**DATA PROVIDED:**

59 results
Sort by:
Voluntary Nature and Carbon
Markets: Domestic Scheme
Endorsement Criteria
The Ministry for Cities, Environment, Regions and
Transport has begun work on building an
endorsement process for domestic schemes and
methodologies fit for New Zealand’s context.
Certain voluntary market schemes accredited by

**EXERCISE GOAL:**
Transcribe the material so that every line matches the original exactly.

**SOLUTION FOR THIS PROBLEM:**
59 results
Sort by:
Voluntary Nature and Carbon
Markets: Domestic Scheme
Endorsement Criteria
The Ministry for Cities, Environment, Regions and
Transport has begun work on building an
endorsement process for domestic schemes and
methodologies fit for New Zealand’s context.
Certain voluntary market schemes accredited by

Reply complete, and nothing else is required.